What is Paradise Papers?
The Paradise Papers is a set of 13.4 million confidential electronic documents relating to offshore investment that were leaked to a German newspaper by the International Consortium of Investigative Journalists (ICIJ) and released on 5 November 2017 into the public domain.
After Swiss Leaks & Panama Papers, Paradise Papers has come with striking revelations regarding tax avoidance measures adopted by the off-shore companies in the ‘tax heavens’.
The leak shows how big corporates and ultra-rich individuals moved money to and from tax havens (like Mauritius, Monaco, Panama, Cayman Islands etc.) to evade taxes.

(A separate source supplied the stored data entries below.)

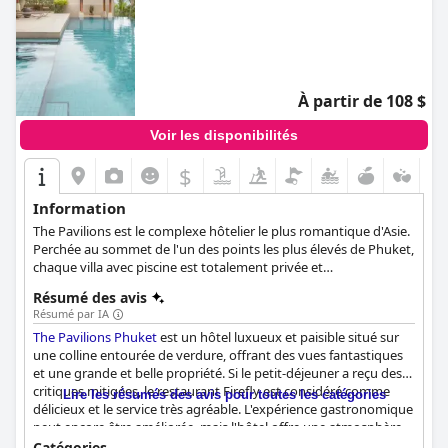
À partir de 108 $
Voir les disponibilités
$
Information
The Pavilions est le complexe hôtelier le plus romantique d'Asie.
Perchée au sommet de l'un des points les plus élevés de Phuket,
chaque villa avec piscine est totalement privée et
délicieusement décadente.
Résumé des avis
Résumé par IA
The Pavilions Phuket
est un hôtel luxueux et paisible situé sur
une colline entourée de verdure, offrant des vues fantastiques
et une grande et belle propriété. Si le petit-déjeuner a reçu des
critiques mitigées, le restaurant Firefly est considéré comme
Lire les résumés des avis pour toutes les catégories
délicieux et le service très agréable. L'expérience gastronomique
peut encore être améliorée, mais l'hôtel offre une atmosphère
luxueuse et de rêve à ses clients. Les chambres sont spacieuses
Catégories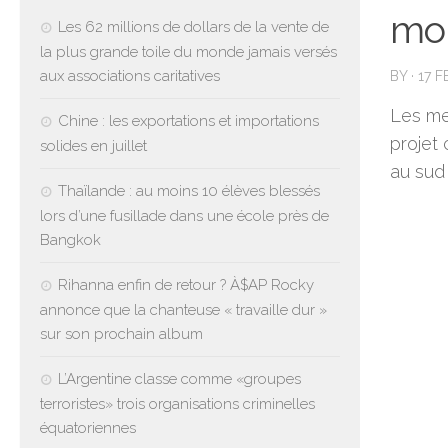
mo
Les 62 millions de dollars de la vente de
la plus grande toile du monde jamais versés
aux associations caritatives
BY
·
17 
Les me
Chine : les exportations et importations
projet
solides en juillet
au sud
Thaïlande : au moins 10 élèves blessés
lors d’une fusillade dans une école près de
Bangkok
Rihanna enfin de retour ? À$AP Rocky
annonce que la chanteuse « travaille dur »
sur son prochain album
L’Argentine classe comme «groupes
terroristes» trois organisations criminelles
équatoriennes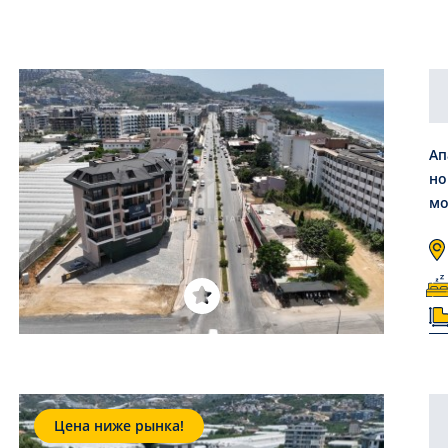
Ап
но
мо
Цена ниже рынка!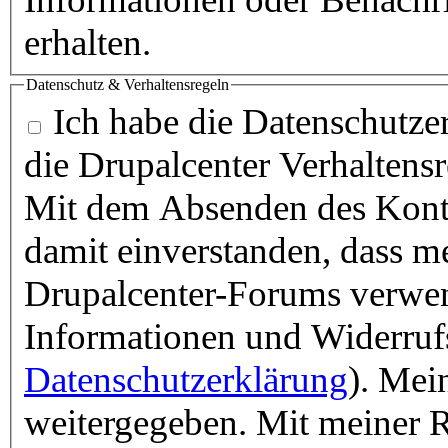
erhalten.
Datenschutz & Verhaltensregeln
Ich habe die Datenschutzer
die Drupalcenter Verhaltens
Mit dem Absenden des Konta
damit einverstanden, dass m
Drupalcenter-Forums verwen
Informationen und Widerruf
Datenschutzerklärung
). Mei
weitergegeben. Mit meiner R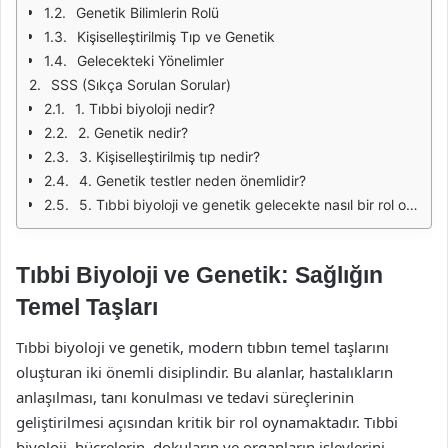
Genetik Bilimlerin Rolü
Kişiselleştirilmiş Tıp ve Genetik
Gelecekteki Yönelimler
SSS (Sıkça Sorulan Sorular)
1. Tıbbi biyoloji nedir?
2. Genetik nedir?
3. Kişiselleştirilmiş tıp nedir?
4. Genetik testler neden önemlidir?
5. Tıbbi biyoloji ve genetik gelecekte nasıl bir rol oynayacak?
Tıbbi Biyoloji ve Genetik: Sağlığın
Temel Taşları
Tıbbi biyoloji ve genetik, modern tıbbın temel taşlarını
oluşturan iki önemli disiplindir. Bu alanlar, hastalıkların
anlaşılması, tanı konulması ve tedavi süreçlerinin
geliştirilmesi açısından kritik bir rol oynamaktadır. Tıbbi
biyoloji, hücrelerin, dokuların ve organların işlevlerini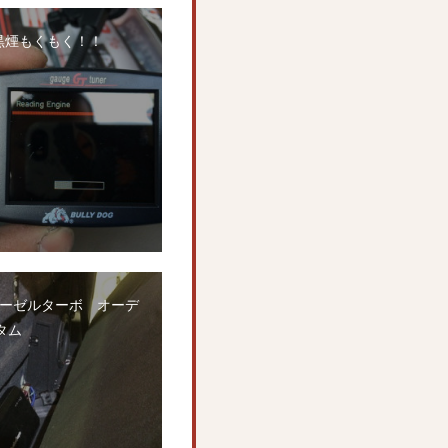
og黒煙もくもく！！
ディーゼルターボ オーデ
タム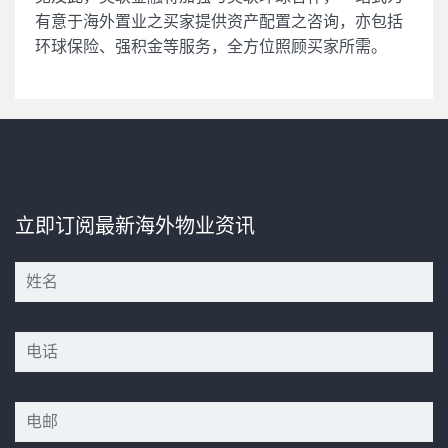
有意于海外置业之买家提供资产配置之咨询，亦包括
环球保险、强积金等服务，全方位照顾买家所需。
立即订阅最新海外物业资讯
*
*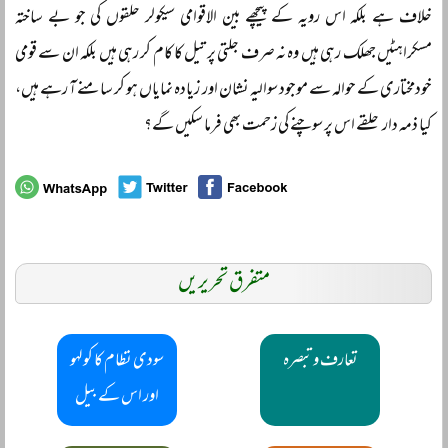
خلاف ہے بلکہ اس رویہ کے پیچھے بین الاقوامی سیکولر حلقوں کی جو بے ساختہ
مسکراہٹیں جھلک رہی ہیں وہ نہ صرف جلتی پر تیل کا کام کر رہی ہیں بلکہ ان سے قومی
خودمختاری کے حوالہ سے موجود سوالیہ نشان اور زیادہ نمایاں ہو کر سامنے آ رہے ہیں،
کیا ذمہ دار حلقے اس پر سوچنے کی زحمت بھی فرما سکیں گے؟
متفرق تحریریں
تعارف و تبصرہ
سودی نظام کا کولہو
اور اس کے بیل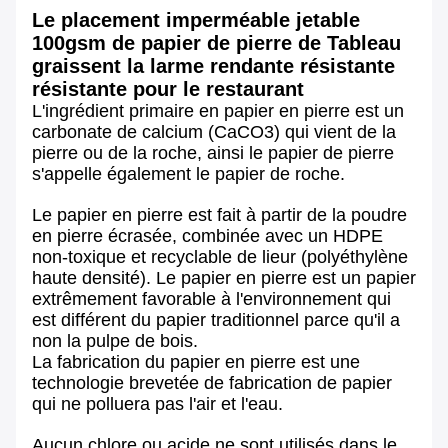
Le placement imperméable jetable
100gsm de papier de pierre de Tableau
graissent la larme rendante résistante
résistante pour le restaurant
L'ingrédient primaire en papier en pierre est un
carbonate de calcium (CaCO3) qui vient de la
pierre ou de la roche, ainsi le papier de pierre
s'appelle également le papier de roche.
Le papier en pierre est fait à partir de la poudre
en pierre écrasée, combinée avec un HDPE
non-toxique et recyclable de lieur (polyéthylène
haute densité). Le papier en pierre est un papier
extrêmement favorable à l'environnement qui
est différent du papier traditionnel parce qu'il a
non la pulpe de bois.
La fabrication du papier en pierre est une
technologie brevetée de fabrication de papier
qui ne polluera pas l'air et l'eau.
Aucun chlore ou acide ne sont utilisés dans le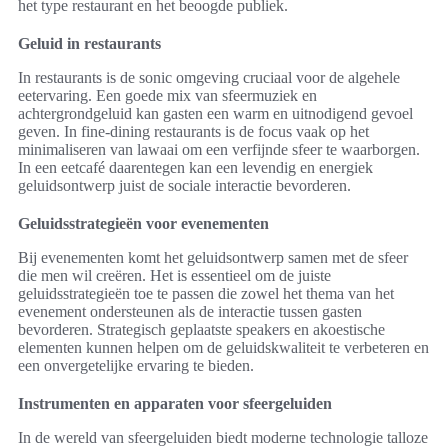
het type restaurant en het beoogde publiek.
Geluid in restaurants
In restaurants is de sonic omgeving cruciaal voor de algehele
eetervaring. Een goede mix van sfeermuziek en
achtergrondgeluid kan gasten een warm en uitnodigend gevoel
geven. In fine-dining restaurants is de focus vaak op het
minimaliseren van lawaai om een verfijnde sfeer te waarborgen.
In een eetcafé daarentegen kan een levendig en energiek
geluidsontwerp juist de sociale interactie bevorderen.
Geluidsstrategieën voor evenementen
Bij evenementen komt het geluidsontwerp samen met de sfeer
die men wil creëren. Het is essentieel om de juiste
geluidsstrategieën toe te passen die zowel het thema van het
evenement ondersteunen als de interactie tussen gasten
bevorderen. Strategisch geplaatste speakers en akoestische
elementen kunnen helpen om de geluidskwaliteit te verbeteren en
een onvergetelijke ervaring te bieden.
Instrumenten en apparaten voor sfeergeluiden
In de wereld van sfeergeluiden biedt moderne technologie talloze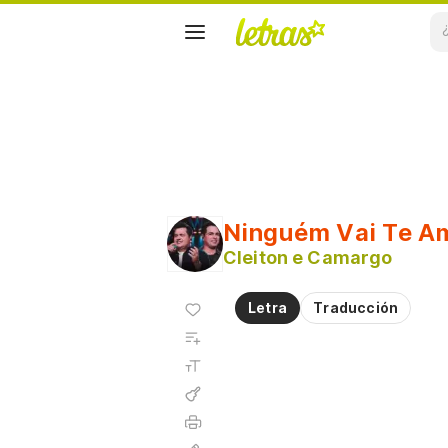
Ninguém Vai Te A
Cleiton e Camargo
Agregar
Letra
Traducción
a
Agregar
favoritos
a
Tamaño
playlist
de la
fuente
Acordes
Imprimir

Why does Paradise Papers matter?
-> Setting up offshore entities for corporate restructuring or expansion in a rapidly globalizing world may not be illegal but it raises a crucial issue: MNCs exploiting loopholes in law to avoid filling in legitimate taxes in their country.
-> Thus, Paradise Papers opens up the door for regulatory bodies to investigate and ascertain the legitimacy of these offshore transactions.
-> The Paradise Papers highlight the extent to which offshore corporate structures permeate financial services, making the task of identifying Ultimate Beneficial Owners (UBO) even more onerous.
-> Among the 180 countries represented in the data, India ranks 19th in terms of the number of names.
-> The disclosure comes 18 months after disclosure of Panama papers, which named several prominent Indian politicians, actors, and businessmen as having offshore undisclosed bank accounts.
How taxes are evaded through offshore holdings:
-> Money laundering – process of creating the appearance that makes ‘dirty money’ look like ‘clean money’.
-> Hawala Transaction – underground banking system that turn cash in one country to cash or asset in another country.
-> Shell companies – fake companies which do not have commercial or business substance in real, but they are established & maintained just in papers & taxes are avoided on the name of CSR spent by these companies etc.
-> Treaty shopping – third party takes tax avoidance benefit on the account of the Tax Avoidance Treaty between two parties.
-> Round Tripping – laundered money is sent out of the country (preferably in a tax haven where minimal records are kept) and sent back to the country as investments like FDI exempt from taxation or in the form of Participatory notes which guarantee anonymity as well.
-> Parking black-money.
Measures to deal with:
-> Plugging the loopholes of General Anti Avoidance Rules (GAAR), FATCA in America, European Anti Avoidance Rules.
-> Double Taxation Avoidance Agreement also needs reform to make it more clear.
-> Envisaging Global Tax Avoidance Rules & Reforms so that the legal battles against the global giants like Google, Amazon, Star Bucks which are being fought now can be resolved easily.
-> Bring changes in IT Act & its rules like a company being called a resident company if its important commercial & management decisions are taken in India, needs to be adhered to.
-> Strengthening tax avoidance sanctions and deterrents.
-> Impose an additional asset-based penalty for the most serious cases of offshore evasion.
-> A new special penalty to be awarded in exceptional cases (possibly equivalent to the amount recoverable if a confiscation order for the assets had been made).
-> Stringent action against shell companies as a deterrence to others.
-> The lack of transparent databases with useful ownership information is a significant barrier for organizations striving to conduct levels of due diligence aligned with regulatory expectations.
-> The Panama Papers and now the Paradise Papers demonstrate the extent to which offshore corporate structures permeate financial services.
-> The ramifications from these papers are likely to be far-reaching with even greater scrutiny by organizations such as the Financial Action Task Force and the OECD to increase transparency to facilitate the due diligence process.
Tax Avoidance is provided to the companies as an incentive but using illegal ways to evade taxes is a crime. This global menace of tax avoidance needs the collaboration of all the stakeholders on the international level.